Respiré hondo. El aire de la ambulancia olía a desinfectante y a humedad. A verdad inminente.

No lamentaba el crucero. Lamentaba que Rosa estuviera atrapada aquí conmigo. Lamentaba que no pudiera huir, que no pudiera ponerse a salvo, que no pudiera volver a casa con su hija, con su vida, con su mundo intacto.

Lamentaba que, por mi culpa, estuviera ahora en una camilla, con una venda en la frente, esperando que la metieran en una máquina que haría ruido como si triturara huesos.

Un paramédico avisó al comisario de que estaban listos para trasladarnos al hospital. Todo era correcto. Educado. Profesional. Pero estábamos detenidos sin estarlo, atrapados en una pausa legal que no sabíamos cuánto iba a durar.
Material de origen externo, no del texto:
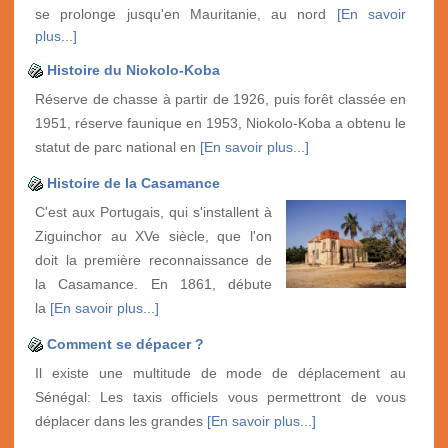
se prolonge jusqu'en Mauritanie, au nord
[En savoir
plus...]
Histoire du Niokolo-Koba
Réserve de chasse à partir de 1926, puis forêt classée en
1951, réserve faunique en 1953, Niokolo-Koba a obtenu le
statut de parc national en
[En savoir plus...]
Histoire de la Casamance
C'est aux Portugais, qui s'installent à
Ziguinchor au XVe siècle, que l'on
doit la première reconnaissance de
la Casamance. En 1861, débute
la
[En savoir plus...]
Comment se dépacer ?
Il existe une multitude de mode de déplacement au
Sénégal: Les taxis officiels vous permettront de vous
déplacer dans les grandes
[En savoir plus...]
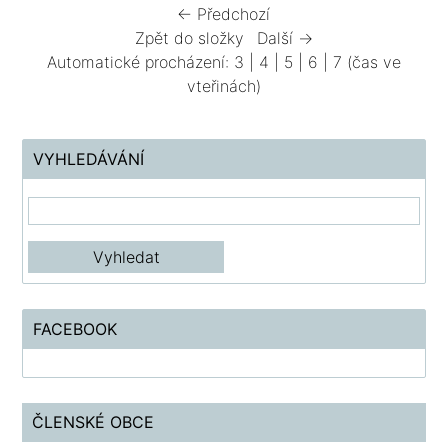
← Předchozí
Zpět do složky
Další →
Automatické procházení:
3
|
4
|
5
|
6
|
7
(čas ve
vteřinách)
VYHLEDÁVÁNÍ
FACEBOOK
ČLENSKÉ OBCE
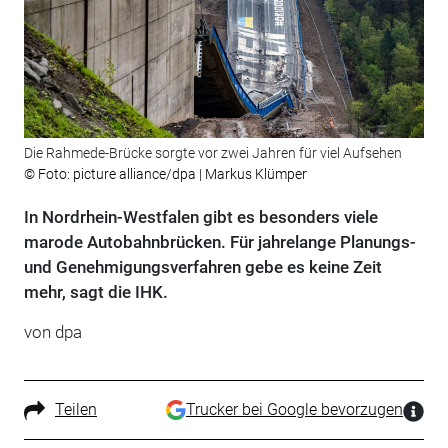
Die Rahmede-Brücke sorgte vor zwei Jahren für viel Aufsehen
© Foto: picture alliance/dpa | Markus Klümper
In Nordrhein-Westfalen gibt es besonders viele
marode Autobahnbrücken. Für jahrelange Planungs-
und Genehmigungsverfahren gebe es keine Zeit
mehr, sagt die IHK.
von
dpa
Teilen
Trucker bei Google bevorzugen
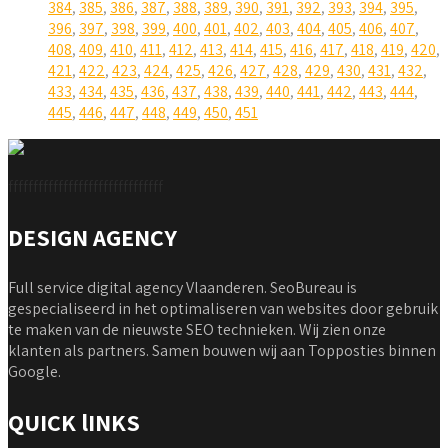
384
,
385
,
386
,
387
,
388
,
389
,
390
,
391
,
392
,
393
,
394
,
395
,
396
,
397
,
398
,
399
,
400
,
401
,
402
,
403
,
404
,
405
,
406
,
407
,
408
,
409
,
410
,
411
,
412
,
413
,
414
,
415
,
416
,
417
,
418
,
419
,
420
,
421
,
422
,
423
,
424
,
425
,
426
,
427
,
428
,
429
,
430
,
431
,
432
,
433
,
434
,
435
,
436
,
437
,
438
,
439
,
440
,
441
,
442
,
443
,
444
,
445
,
446
,
447
,
448
,
449
,
450
,
451
fffffffffffffffffffffffffffffff
DESIGN AGENCY
Full service digital agency Vlaanderen. SeoBureau is
gespecialiseerd in het optimaliseren van websites door gebruik
te maken van de nieuwste SEO technieken. Wij zien onze
klanten als partners. Samen bouwen wij aan Topposties binnen
Google.
QUICK lINKS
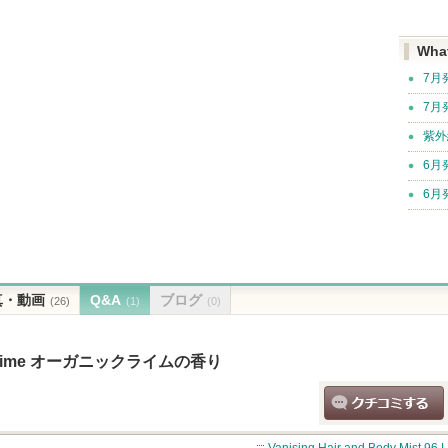
Wha
7月
7月
紫外
6月
6月
真・動画
Q&A
ブログ
(26)
(1)
(0)
st 96 Lime オーガニックライムの香り
クチコミする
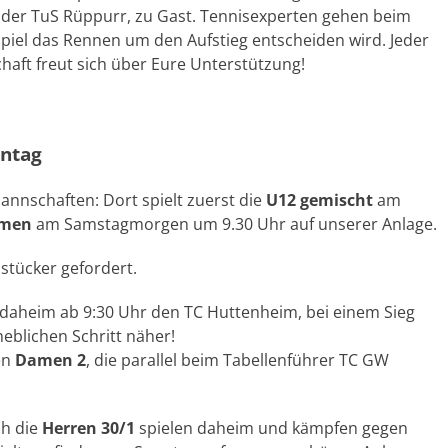
 der TuS Rüppurr, zu Gast. Tennisexperten gehen beim
 Spiel das Rennen um den Aufstieg entscheiden wird. Jeder
haft freut sich über Eure Unterstützung!
nntag
annschaften: Dort spielt zuerst die
U12 gemischt
am
amen
am Samstagmorgen um 9.30 Uhr auf unserer Anlage.
stücker gefordert.
daheim ab 9:30 Uhr den TC Huttenheim, bei einem Sieg
eblichen Schritt näher!
en
Damen 2
, die parallel beim Tabellenführer TC GW
ch die
Herren 30/1
spielen daheim und kämpfen gegen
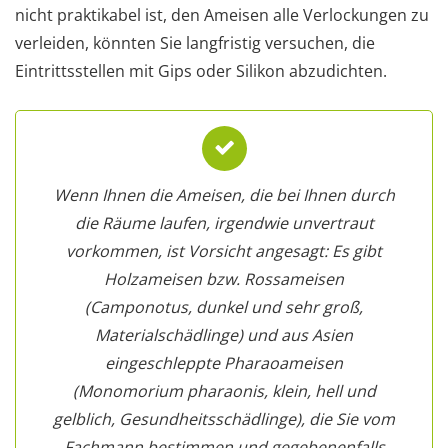
nicht praktikabel ist, den Ameisen alle Verlockungen zu
verleiden, könnten Sie langfristig versuchen, die
Eintrittsstellen mit Gips oder Silikon abzudichten.
Wenn Ihnen die Ameisen, die bei Ihnen durch
die Räume laufen, irgendwie unvertraut
vorkommen, ist Vorsicht angesagt: Es gibt
Holzameisen bzw. Rossameisen
(Camponotus, dunkel und sehr groß,
Materialschädlinge) und aus Asien
eingeschleppte Pharaoameisen
(Monomorium pharaonis, klein, hell und
gelblich, Gesundheitsschädlinge), die Sie vom
Fachmann bestimmen und gegebenenfalls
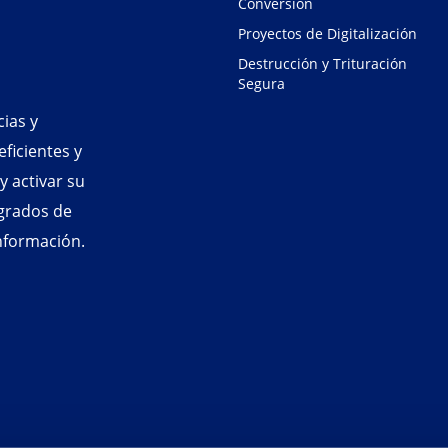
Conversión
Proyectos de Digitalización
Destrucción y Trituración
Segura
ias y
ficientes y
 activar su
egrados de
información.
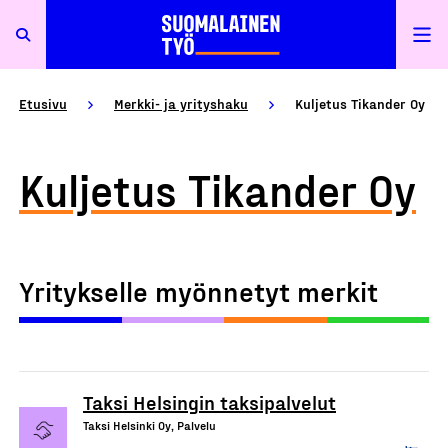
Etusivu
Merkki- ja yrityshaku
Kuljetus Tikander Oy
Kuljetus Tikander Oy
Yritykselle myönnetyt merkit
Taksi Helsingin taksipalvelut
Taksi Helsinki Oy, Palvelu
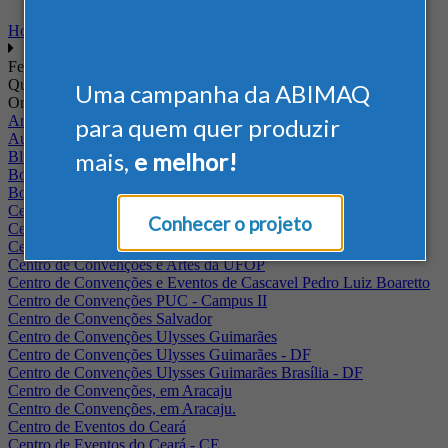
Home
Feiras
Quando
Uma campanha da ABIMAQ
Onde
Arena Jaguariuna
para quem quer produzir
Auditório Albano Franco - FIEPA
mais,
e melhor!
Blumenau - SC
BolognaFiere
Boulevard Olimpico - RJ
Centro Internacional de Convenções do Brasil, em Brasília
Conhecer o projeto
Centro de Convenções - SE
Centro de Convenções de Pernambuco - PE
Centro de Convenções e Artes da UFOP
Centro de Convenções e Eventos de Cascavel Pedro Luiz Boaretto
Centro de Convenções PUC - Campus II
Centro de Convenções Salvador
Centro de Convenções Ulysses Guimarães
Centro de Convenções Ulysses Guimarães - DF
Centro de Convenções Ulysses Guimarães Brasília - DF
Centro de Convenções, em Aracaju
Centro de Convenções, em Aracaju.
Centro de Eventos do Ceará
Centro de Eventos do Ceará - CE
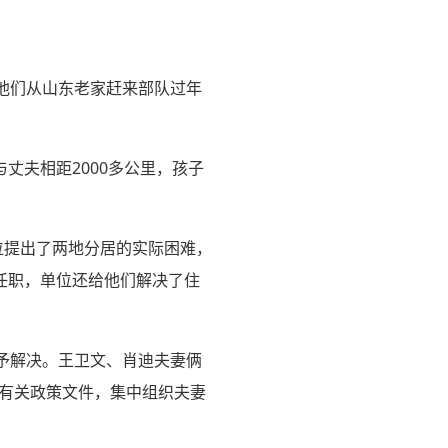
他们从山东老家赶来部队过年
丈夫相距2000多公里，孩子
位提出了两地分居的实际困难，
任职，单位还给他们解决了住
给予解决。王卫文、肖迪夫妻俩
据有关政策文件，集中组织夫妻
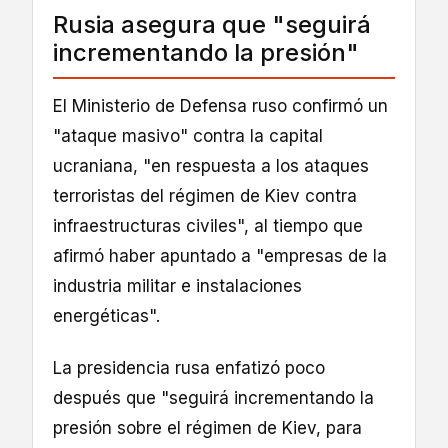
Rusia asegura que "seguirá
incrementando la presión"
El Ministerio de Defensa ruso confirmó un
"ataque masivo" contra la capital
ucraniana, "en respuesta a los ataques
terroristas del régimen de Kiev contra
infraestructuras civiles", al tiempo que
afirmó haber apuntado a "empresas de la
industria militar e instalaciones
energéticas".
La presidencia rusa enfatizó poco
después que "seguirá incrementando la
presión sobre el régimen de Kiev, para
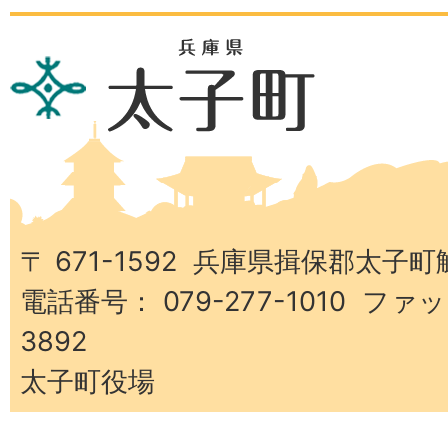
兵
庫
県
太
子
町
〒 671-1592 兵庫県揖保郡太子町
電話番号： 079-277-1010 ファッ
3892
太子町役場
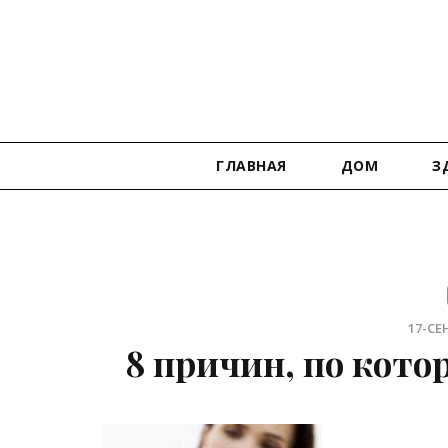
ГЛАВНАЯ
ДОМ
З
17-СЕН
8 причин, по кот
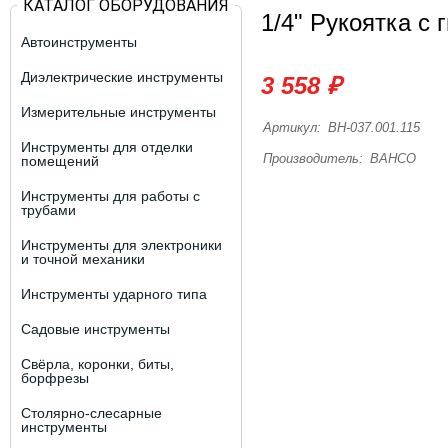
КАТАЛОГ ОБОРУДОВАНИЯ
1/4" Рукоятка с
Автоинструменты
Диэлектрические инструменты
3 558 ₽
Измерительные инструменты
Артикул:
BH-037.001.115
Инструменты для отделки
Производитель:
BAHCO
помещений
Инструменты для работы с
трубами
Инструменты для электроники
и точной механики
Инструменты ударного типа
Садовые инструменты
Свёрла, коронки, биты,
борфрезы
Столярно-слесарные
инструменты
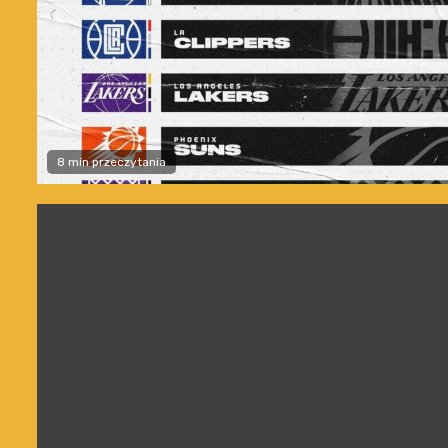
8 min przeczytania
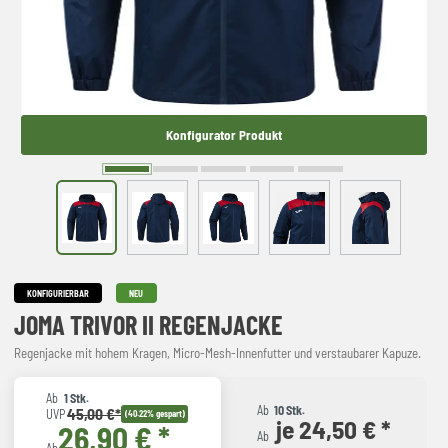
Konfigurator Produkt
KONFIGURIERBAR
NEU
JOMA TRIVOR II REGENJACKE
Regenjacke mit hohem Kragen, Micro-Mesh-Innenfutter und verstaubarer Kapuze.
Ab
1 Stk.
Ab
10 Stk.
45,00 €*
UVP
(40.22% gespart)
je 24,50 € *
26,90 € *
Ab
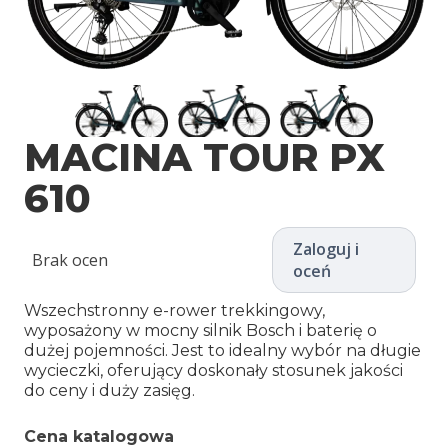
MACINA TOUR PX
610
Zaloguj i
Brak ocen
oceń
Wszechstronny e-rower trekkingowy,
wyposażony w mocny silnik Bosch i baterię o
dużej pojemności. Jest to idealny wybór na długie
wycieczki, oferujący doskonały stosunek jakości
do ceny i duży zasięg.
Cena katalogowa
Otra vez al maravilloso hospital de la isla.

Cuando entramos —esta vez con mi mujer en la camilla y yo como acompañante—, Rosa apoyó la cabeza en mi hombro.

—¿Crees que está muerto? —susurró.

No respondí enseguida.

Pensé en Adrián conduciendo como un animal herido. Pensé en la curva. En la barrera rota. En el mar esperando abajo, paciente, definitivo.

—No lo sé —dije al fin—. Y eso es lo que más miedo me da.

Ella asintió. Sabía exactamente a qué me refería.

Si estaba muerto, el vídeo podía haber muerto con él… o no. Si estaba vivo, volvería. Antes o después. Y si no encontraban el cuerpo, quedaríamos atrapados en una historia sin cierre, en una sospecha permanente.